6.3.2024 – societies’ sake

societies’ sake
free from tyrants, exploiters
and legalized frauds

Adapted from:

The free man willing to pay and struggle and die
for the freedom for himself and others
Knowing how far to subject himself to discipline
and obedience for the sake of an ordered society
free from tyrants, exploiters and
legalized frauds

As published in The people, yes by Carl Sandburg, New York, Harcourt, Brace and Co., 1936.

Such interesting words get strung together.

Discipline.

Obedience.

Tyrants.

Exploiters

Legalized frauds.

Mr. Sandburg did not have access to social media that’s for sure.

5.29.2024 – sailing free sky blue

sailing free sky blue
sailing changing and sailing
let me have spring dreams

Spring Clouds – May 2024 – Broad River at Robert Smalls Parkway

Drift, and drift on, white ships.
Sailing the free sky blue, sailing and changing and sailing,
Oh, I remember in the blood of my dreams how they sang before me.
Oh, they were men and women who got money for their work, money or love or dreams.
Sail on, white ships.
Let me have spring dreams.

From Carlovingian Dreams as published in Smoke and Steel by Carl Sandburg, New York, Harcourt Brace, 1920

3.18.2024 – fresh and fair come back

fresh and fair come back
hang over pasture and road
lowland grasses rise

From the poem, Uplands as published in Chicago Poems by Carl Sandburg (Henry Holt and Company, 1916).

Wonder as of old things
Fresh and fair come back
Hangs over pasture and road.
Lush in the lowland grasses rise
And upland beckons to upland.
The great strong hills are humble.

According to National Wildlife Federation Website, The Southern Live Oak “…Unlike most oak trees, which are deciduous, southern live oaks are nearly evergreen. They replace their leaves over a short period of several weeks in the spring.

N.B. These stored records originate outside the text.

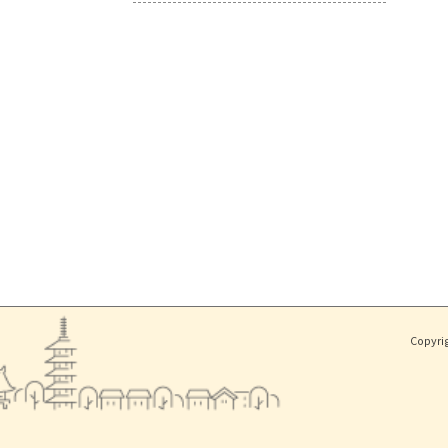
Copyri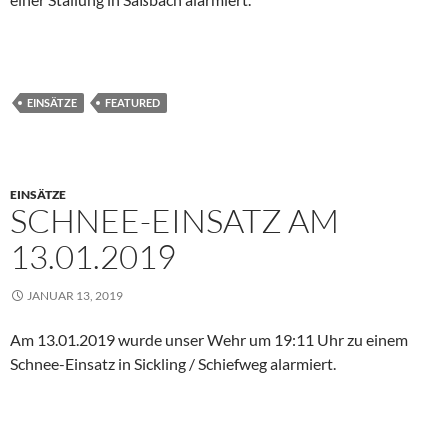
EINSÄTZE
FEATURED
EINSÄTZE
SCHNEE-EINSATZ AM
13.01.2019
JANUAR 13, 2019
Am 13.01.2019 wurde unser Wehr um 19:11 Uhr zu einem
Schnee-Einsatz in Sickling / Schiefweg alarmiert.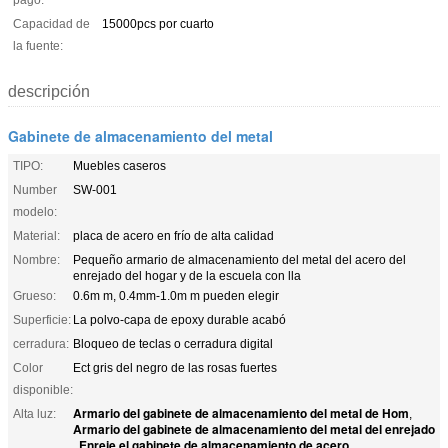
Capacidad de
15000pcs por cuarto
la fuente:
descripción
Gabinete de almacenamiento del metal
TIPO:
Muebles caseros
Number
SW-001
modelo:
Material:
placa de acero en frío de alta calidad
Nombre:
Pequeño armario de almacenamiento del metal del acero del
enrejado del hogar y de la escuela con lla
Grueso:
0.6m m, 0.4mm-1.0m m pueden elegir
Superficie:
La polvo-capa de epoxy durable acabó
cerradura:
Bloqueo de teclas o cerradura digital
Color
Ect gris del negro de las rosas fuertes
disponible:
Armario del gabinete de almacenamiento del metal de Hom
Alta luz:
,
Armario del gabinete de almacenamiento del metal del enrejado
Enreje el gabinete de almacenamiento de acero
,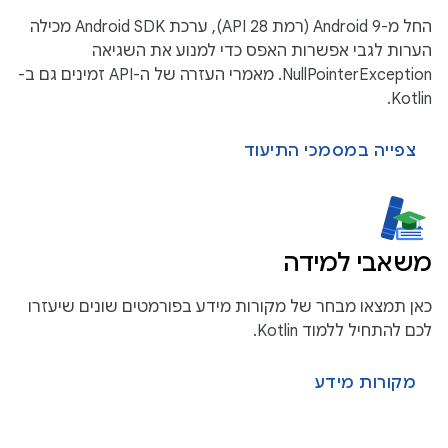
החל מ-Android 9 (רמת API 28), ערכת Android SDK מכילה
הערות לגבי אפשרות האפס כדי למנוע את השגיאה
NullPointerException. מאמרי העזרה של ה-API זמינים גם ב-
Kotlin.
צפייה במסמכי התיעוד
משאבי למידה
כאן תמצאו מבחר של מקורות מידע בפורמטים שונים שיעזרו
לכם להתחיל ללמוד Kotlin.
מקורות מידע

Southern live oaks are fast-growing trees, but their growth rate slows with age. They may reach close to their maximum trunk diameter within 70 years. The oldest live oaks in the country are estimated to be between several hundred to more than a thousand years old.”

Wonder of old things.

Fresh and fair come back.

You can walk under them in the Spring time and your feet rustle in the fresh fallen leaves of the same Spring time along the Spanish Moss Trail in Beaufort County, South Carolina.

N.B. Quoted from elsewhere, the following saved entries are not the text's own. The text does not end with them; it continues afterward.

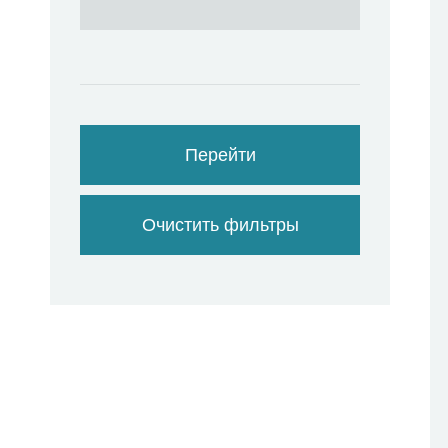
Перейти
Очистить фильтры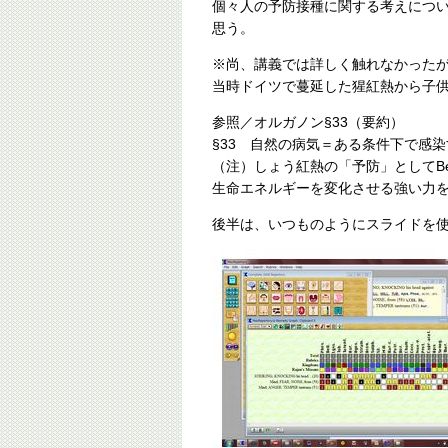
個々人の予防接種に関する考えにつ
思う。
※尚、講義では詳しく触れなかった
当時ドイツで蔓延した猩紅熱から子
参照／オルガノン§33（要約）
§33 自然の病気＝ある条件下で感
（注）しょう紅熱の「予防」としてB
生命エネルギーを変化させる強い力
後半は、いつものようにスライドを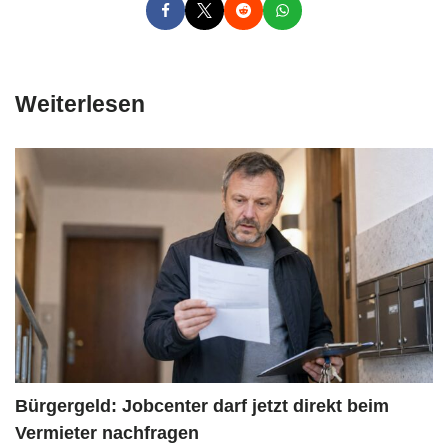
Weiterlesen
Bürgergeld: Jobcenter darf jetzt direkt beim
Vermieter nachfragen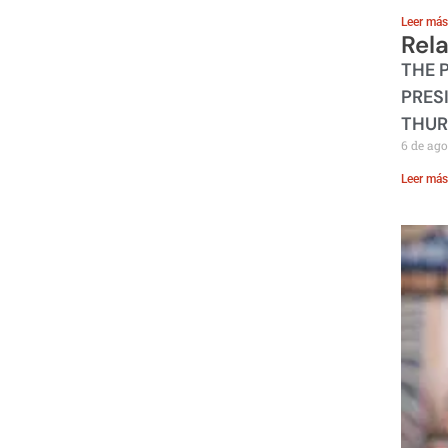
Leer más
Rel
THE 
PRES
THUR
6 de ago
Leer más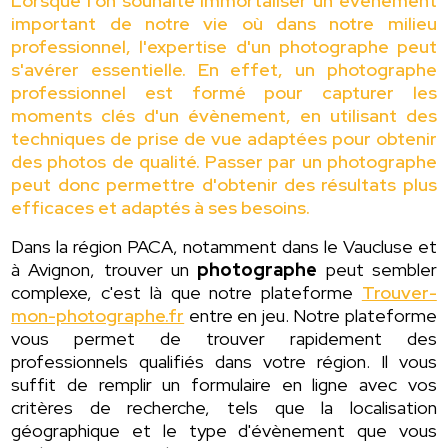
Lorsque l'on souhaite immortaliser un évènement
important de notre vie où dans notre milieu
professionnel, l'expertise d'un photographe peut
s'avérer essentielle. En effet, un photographe
professionnel est formé pour capturer les
moments clés d'un évènement, en utilisant des
techniques de prise de vue adaptées pour obtenir
des photos de qualité. Passer par un photographe
peut donc permettre d'obtenir des résultats plus
efficaces et adaptés à ses besoins.
Dans la région PACA, notamment dans le Vaucluse et
à Avignon, trouver un
photographe
peut sembler
complexe, c'est là que notre plateforme
Trouver-
mon-photographe.fr
entre en jeu. Notre plateforme
vous permet de trouver rapidement des
professionnels qualifiés dans votre région. Il vous
suffit de remplir un formulaire en ligne avec vos
critères de recherche, tels que la localisation
géographique et le type d'évènement que vous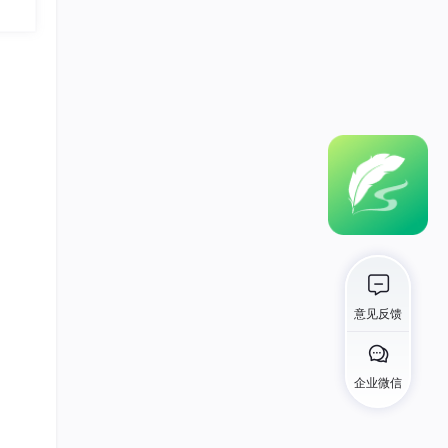
意见反馈
企业微信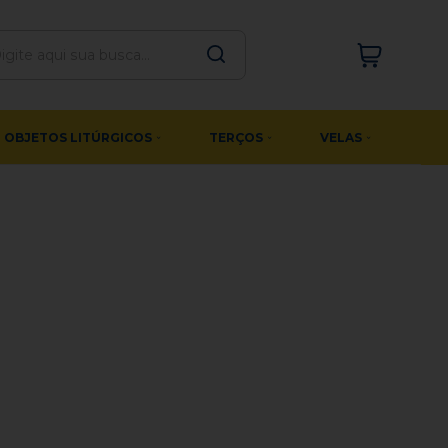
OBJETOS LITÚRGICOS
TERÇOS
VELAS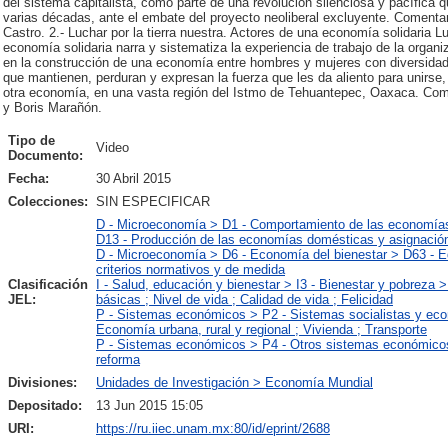
del sistema capitalista, como parte de una revolución silenciosa y pacífic
varias décadas, ante el embate del proyecto neoliberal excluyente. Comenta
Castro. 2.- Luchar por la tierra nuestra. Actores de una economía solidaria Lu
economía solidaria narra y sistematiza la experiencia de trabajo de la or
en la construcción de una economía entre hombres y mujeres con diversidad b
que mantienen, perduran y expresan la fuerza que les da aliento para unirse, 
otra economía, en una vasta región del Istmo de Tehuantepec, Oaxaca. Com
y Boris Marañón.
Tipo de
Video
Documento:
Fecha:
30 Abril 2015
Colecciones:
SIN ESPECIFICAR
D - Microeconomía > D1 - Comportamiento de las economías
D13 - Producción de las economías domésticas y asignació
D - Microeconomía > D6 - Economía del bienestar > D63 - Equ
criterios normativos y de medida
Clasificación
I - Salud, educación y bienestar > I3 - Bienestar y pobreza 
JEL:
básicas ; Nivel de vida ; Calidad de vida ; Felicidad
P - Sistemas económicos > P2 - Sistemas socialistas y eco
Economía urbana, rural y regional ; Vivienda ; Transporte
P - Sistemas económicos > P4 - Otros sistemas económicos 
reforma
Divisiones:
Unidades de Investigación > Economía Mundial
Depositado:
13 Jun 2015 15:05
URI:
https://ru.iiec.unam.mx:80/id/eprint/2688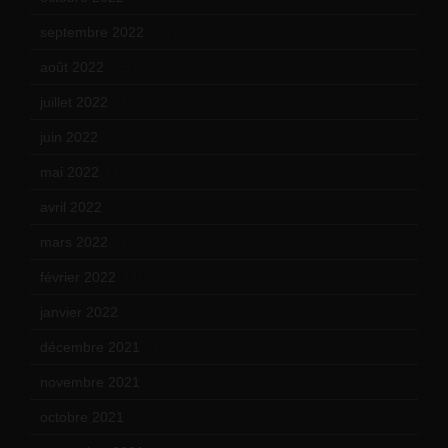
septembre 2022
(15)
août 2022
(14)
juillet 2022
(15)
juin 2022
(11)
mai 2022
(11)
avril 2022
(13)
mars 2022
(15)
février 2022
(17)
janvier 2022
(19)
décembre 2021
(18)
novembre 2021
(22)
octobre 2021
(22)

The trail is a rails-to-trails project that follows a track of a small South Carolina Railroad line through the salt marshes and live oaks of the South Carolina Low Country.

What was the name of that railroad you ask?

What else but the Magnolia Line.

3.1.2024 – sea is never still

sea is never still
pounds on the shore restless as
a young heart, hunting

THE sea is never still.
It pounds on the shore
Restless as a young heart,
Hunting.

The sea speaks
And only the stormy hearts
Know what it says:
It is the face
of a rough mother speaking.

The sea is young.
One storm cleans all the hoar
And loosens the age of it.
I hear it laughing, reckless.

They love the sea,
Men who ride on it
And know they will die
Under the salt of it

Let only the young come,
Says the sea.

Let them kiss my face
And hear me.
I am the last word
And I tell
Where storms and stars come from.

From The Young Sea in Chicago Poems by Carl Sandburg (Henry Holt and Company, 1916).

2.13.2024 – a captured sunrise

a captured sunrise
fire and gold of sky and sea
bannered with fire, gold

Based on the poem, Monotone by Carl Sandburg as printed in Chicago Poems (H. Holt and Company, New York, 1916), the section titled, Fog and Fires.

The poem reads:

  The monotone of the rain is beautiful,
And the sudden rise and slow relapse
Of the long multitudinous rain.

  The sun on the hills is beautiful,
Or a captured sunset sea-flung,
Bannered with fire and gold.

  A face I know is beautiful —
With fire and gold of sky and sea,
And the peace of long warm rain.

It rained all yesterday.

It rained all last night.

A long multitudinous rain.

This morning as I drove over the Cross Island Parkway bridge, the sun broke through, and bannered the sky with fire and gold.

Sometimes I feel a little goofy, sheepish maybe, that so many times I have used photos of the sunrise from this bridge.

But all times, I know I would feel worse if I crossed that bridge and didn’t notice anything special.

As for turning to the word painting of Mr. Sandburg for content, I make no apology.